__Exercise__:
The job is to find each line in the entries holding the string "життям" and copy that line.

__Provided material__:
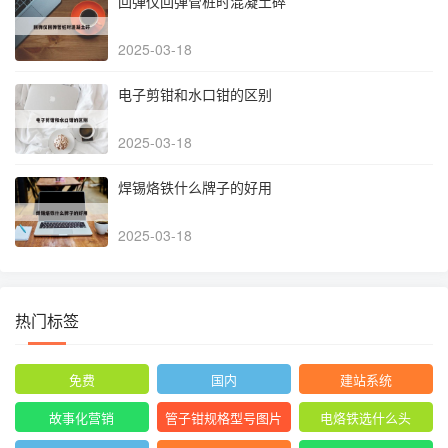
回弹仪回弹管桩时混凝土碎
2025-03-18
电子剪钳和水口钳的区别
2025-03-18
焊锡烙铁什么牌子的好用
2025-03-18
热门标签
免费
国内
建站系统
故事化营销
管子钳规格型号图片
电烙铁选什么头
尺寸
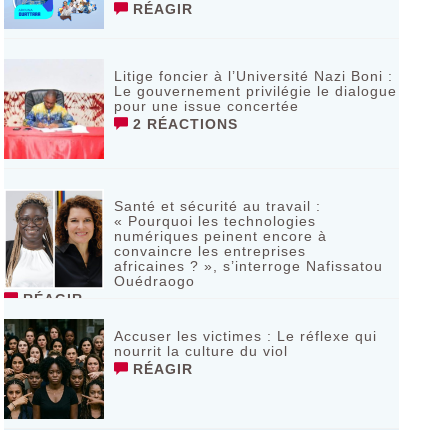
RÉAGIR
Litige foncier à l’Université Nazi Boni :
Le gouvernement privilégie le dialogue
pour une issue concertée
2 RÉACTIONS
Santé et sécurité au travail :
« Pourquoi les technologies
numériques peinent encore à
convaincre les entreprises
africaines ? », s’interroge Nafissatou
Ouédraogo
RÉAGIR
Accuser les victimes : Le réflexe qui
nourrit la culture du viol
RÉAGIR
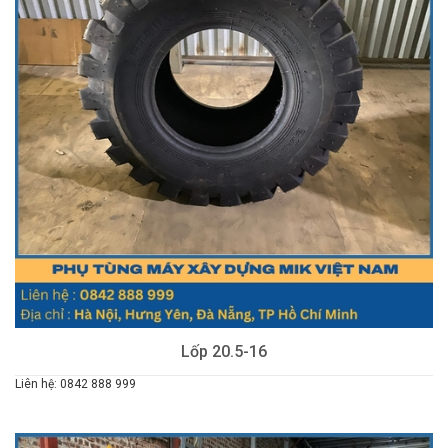
Lốp 20.5-16
Liên hệ: 0842 888 999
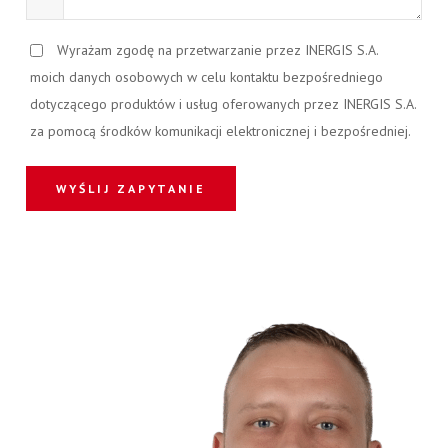
Wyrażam zgodę na przetwarzanie przez INERGIS S.A.
moich danych osobowych w celu kontaktu bezpośredniego
dotyczącego produktów i usług oferowanych przez INERGIS S.A.
za pomocą środków komunikacji elektronicznej i bezpośredniej.
WYŚLIJ ZAPYTANIE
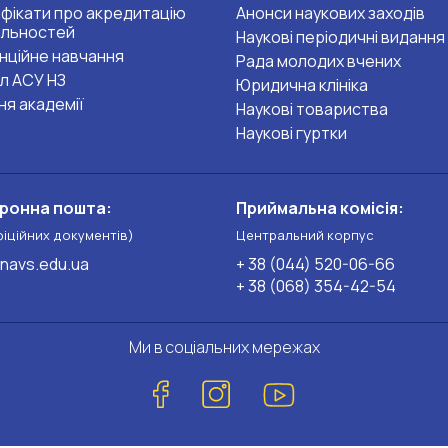
фікати про акредитацію
Анонси наукових заходів
альностей
Наукові періодичні видання
нційне навчання
Рада молодих вчених
л АСУ НЗ
Юридична клініка
ня академії
Наукові товариства
Наукові гуртки
ронна пошта:
Приймальна комісія:
фіційних документів)
Центральний корпус
navs.edu.ua
+ 38 (044) 520-06-66
+ 38 (068) 354-42-54
Ми в соціальних мережах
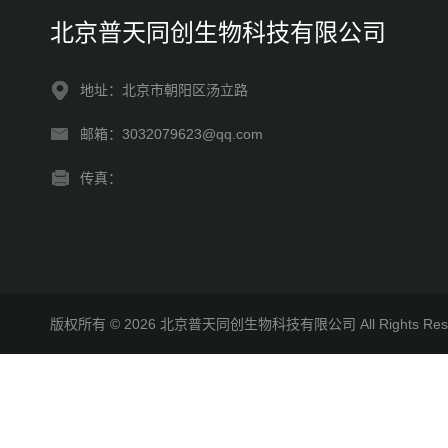
北京普天同创生物科技有限公司
地址：北京市朝阳区汤立路
邮箱：3032079623@qq.com
传真：
版权所有 © 2026 北京普天同创生物科技有限公司 All Rights R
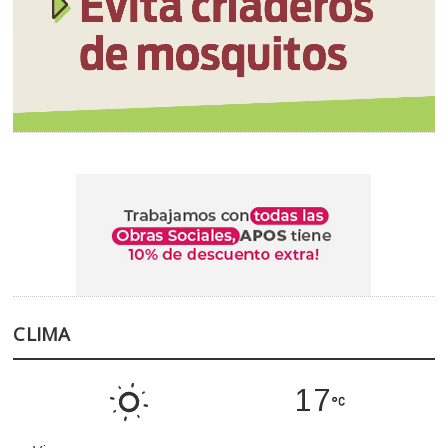
CLIMA
17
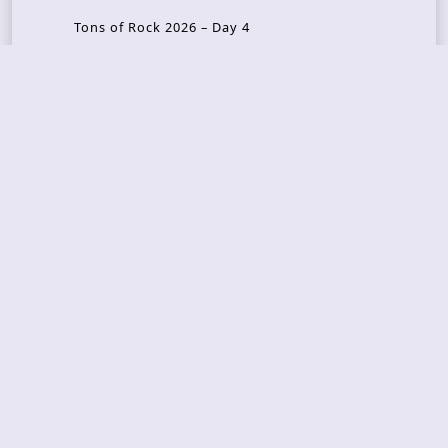
Tons of Rock 2026 – Day 4
Tons of Rock 2026 – Day 3
Tons of Rock 2026 – Day 2
Tons Of Rock 2026 – Day 1
GOATMILKER & DUNE SEA – 05.06.2026 – Bergen,
Norway
Recent Photo Galleries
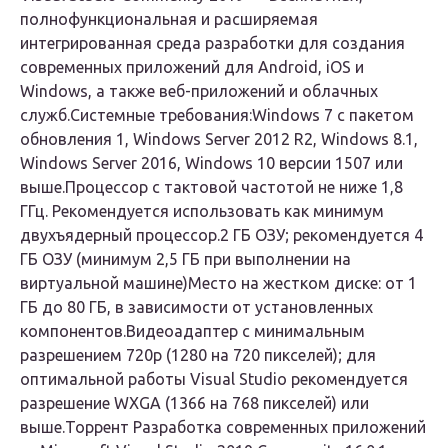
полнофункциональная и расширяемая
интегрированная среда разработки для создания
современных приложений для Android, iOS и
Windows, а также веб-приложений и облачных
служб.
Системные требования:
Windows 7 с пакетом
обновления 1, Windows Server 2012 R2, Windows 8.1,
Windows Server 2016, Windows 10 версии 1507 или
выше.Процессор с тактовой частотой не ниже 1,8
ГГц. Рекомендуется использовать как минимум
двухъядерный процессор.2 ГБ ОЗУ; рекомендуется 4
ГБ ОЗУ (минимум 2,5 ГБ при выполнении на
виртуальной машине)Место на жестком диске: от 1
ГБ до 80 ГБ, в зависимости от установленных
компонентов.Видеоадаптер с минимальным
разрешением 720p (1280 на 720 пикселей); для
оптимальной работы Visual Studio рекомендуется
разрешение WXGA (1366 на 768 пикселей) или
выше.
Торрент Разработка современных приложений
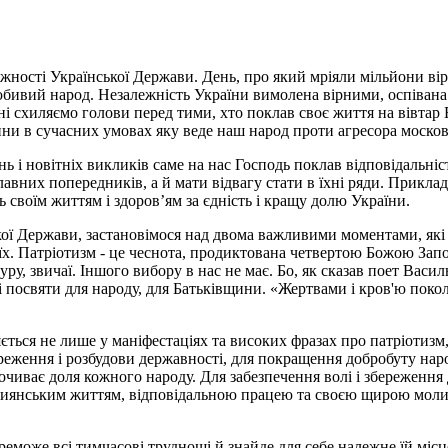
жності Української Держави. День, про який мріяли мільйони вір
любивий народ. Незалежність України вимолена вірними, оспівана
 схиляємо голови перед тими, хто поклав своє життя на вівтар Б
ійни в сучасних умовах яку веде наш народ проти агресора москові
нь і новітніх викликів саме на нас Господь поклав відповідальні
авних попередників, а й мати відвагу стати в їхні ряди. Приклад
 своїм життям і здоров’ям за єдність і кращу долю України.
ької Держави, застановімося над двома важливими моментами, які
 їх. Патріотизм - це чеснота, продиктована четвертою Божою Запо
туру, звичаї. Іншого вибору в нас не має. Бо, як сказав поет Вас
 посвяти для народу, для Батьківщини. «Жертвами і кров'ю покол
ься не лише у маніфестаціях та високих фразах про патріотизм, 
реження і розбудови державності, для покращення добробуту наро
почиває доля кожного народу. Для забезпечення волі і збережен
истиянським життям, відповідальною працею та своєю щирою моли
реможе всі тимчасові труднощі й знайде для себе належне їй місц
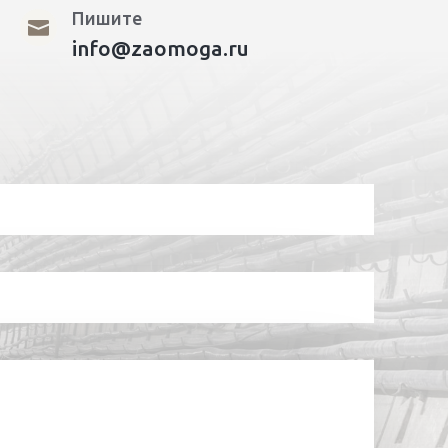
Пишите

info@zaomoga.ru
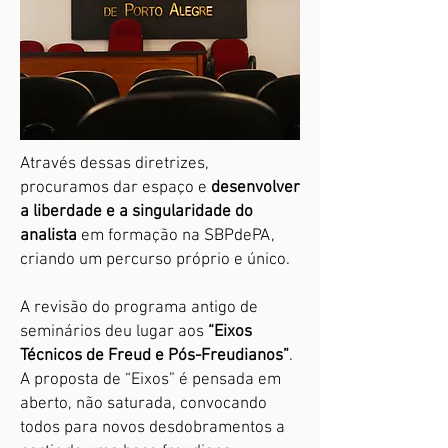
Através dessas diretrizes,
procuramos dar espaço e
desenvolver
a liberdade e a singularidade do
analista
em formação na SBPdePA,
criando um percurso próprio e único.
A revisão do programa antigo de
seminários deu lugar aos
“Eixos
Técnicos de Freud e Pós-Freudianos”
.
A proposta de “Eixos” é pensada em
aberto, não saturada, convocando
todos para novos desdobramentos a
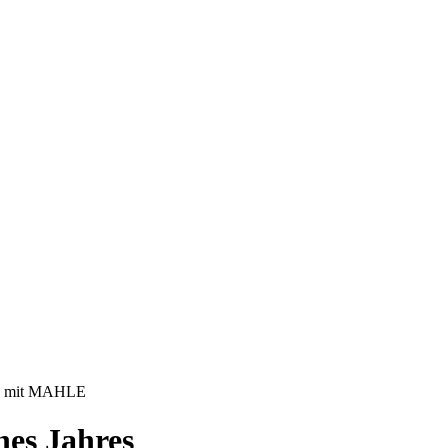
ag mit MAHLE
nes Jahres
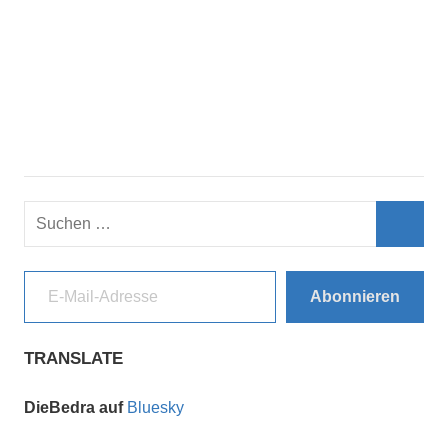
Suchen
nach:
Such
E-Mail-Adresse
Abonnieren
TRANSLATE
DieBedra auf
Bluesky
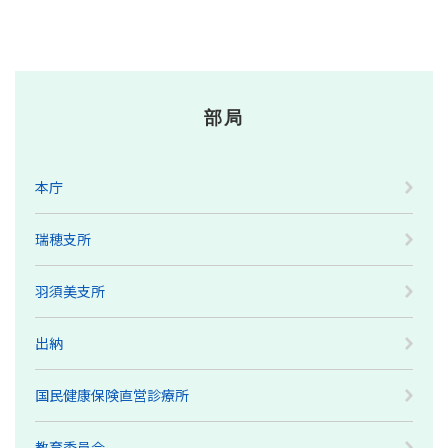
部局
本庁
瑞穂支所
羽須美支所
出納
国民健康保険直営診療所
教育委員会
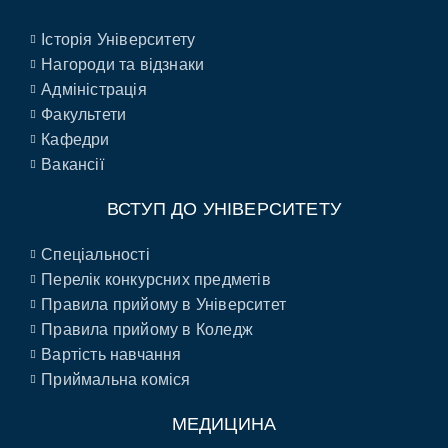
Історія Університету
Нагороди та відзнаки
Адміністрація
Факультети
Кафедри
Вакансії
ВСТУП ДО УНІВЕРСИТЕТУ
Спеціальності
Перелік конкурсних предметів
Правила прийому в Університет
Правила прийому в Коледж
Вартість навчання
Приймальна коміся
МЕДИЦИНА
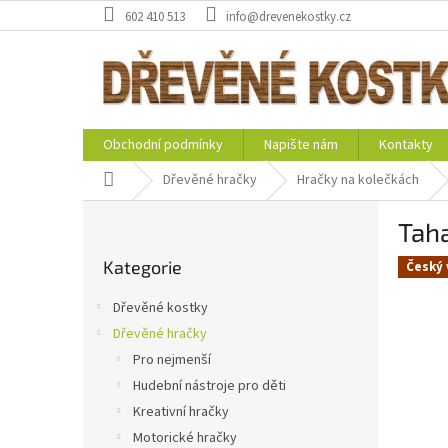
Přejít
602 410 513
info@drevenekostky.cz
na
obsah
Obchodní podmínky
Napište nám
Kontakty
Domů
Dřevěné hračky
Hračky na kolečkách
P
Taha
o
Přeskočit
s
Kategorie
kategorie
Český 
t
r
Dřevěné kostky
a
Dřevěné hračky
n
Pro nejmenší
n
í
Hudební nástroje pro děti
p
Kreativní hračky
a
Motorické hračky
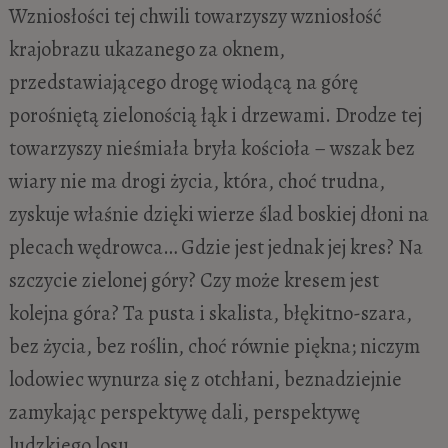
Wzniosłości tej chwili towarzyszy wzniosłość
krajobrazu ukazanego za oknem,
przedstawiającego drogę wiodącą na górę
porośniętą zielonością łąk i drzewami. Drodze tej
towarzyszy nieśmiała bryła kościoła – wszak bez
wiary nie ma drogi życia, która, choć trudna,
zyskuje właśnie dzięki wierze ślad boskiej dłoni na
plecach wędrowca… Gdzie jest jednak jej kres? Na
szczycie zielonej góry? Czy może kresem jest
kolejna góra? Ta pusta i skalista, błękitno-szara,
bez życia, bez roślin, choć równie piękna; niczym
lodowiec wynurza się z otchłani, beznadziejnie
zamykając perspektywę dali, perspektywę
ludzkiego losu.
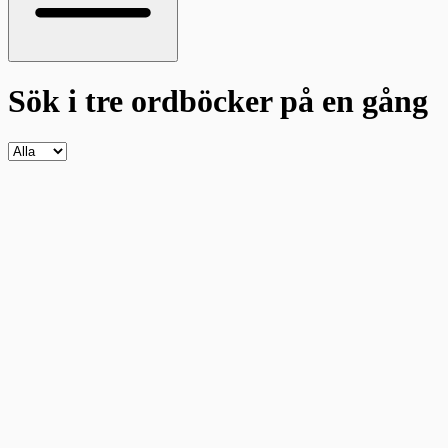
Sök i tre ordböcker
på en gång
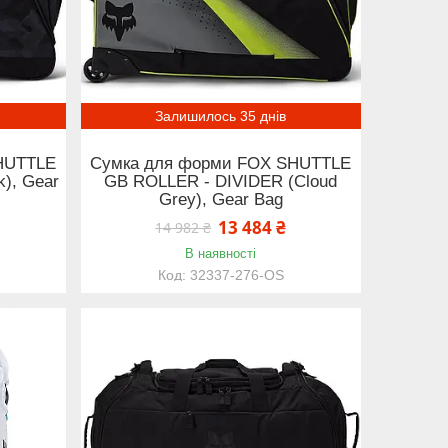
Залишилось 35 днів
HUTTLE
Сумка для форми FOX SHUTTLE
), Gear
GB ROLLER - DIVIDER (Cloud
Grey), Gear Bag
13 484 ₴
14 982 ₴
В наявності
32337-276-OS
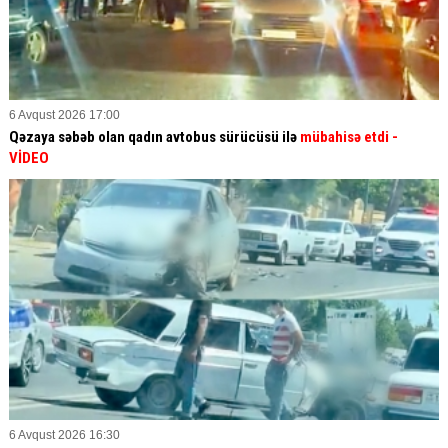
6 Avqust 2026 17:00
Qəzaya səbəb olan qadın avtobus sürücüsü ilə
mübahisə etdi
-
VİDEO
6 Avqust 2026 16:30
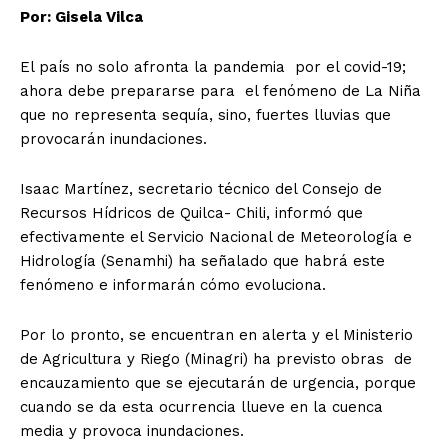
Por: Gisela Vilca
El país no solo afronta la pandemia por el covid-19;
ahora debe prepararse para el fenómeno de La Niña
que no representa sequía, sino, fuertes lluvias que
provocarán inundaciones.
Isaac Martínez, secretario técnico del Consejo de
Recursos Hídricos de Quilca- Chili, informó que
efectivamente el Servicio Nacional de Meteorología e
Hidrología (Senamhi) ha señalado que habrá este
fenómeno e informarán cómo evoluciona.
Por lo pronto, se encuentran en alerta y el Ministerio
de Agricultura y Riego (Minagri) ha previsto obras de
encauzamiento que se ejecutarán de urgencia, porque
cuando se da esta ocurrencia llueve en la cuenca
media y provoca inundaciones.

__Your response__:
 своїм життям і здоров’ям за єдність і кращу долю України.
истиянським життям, відповідальною працею та своєю щирою моли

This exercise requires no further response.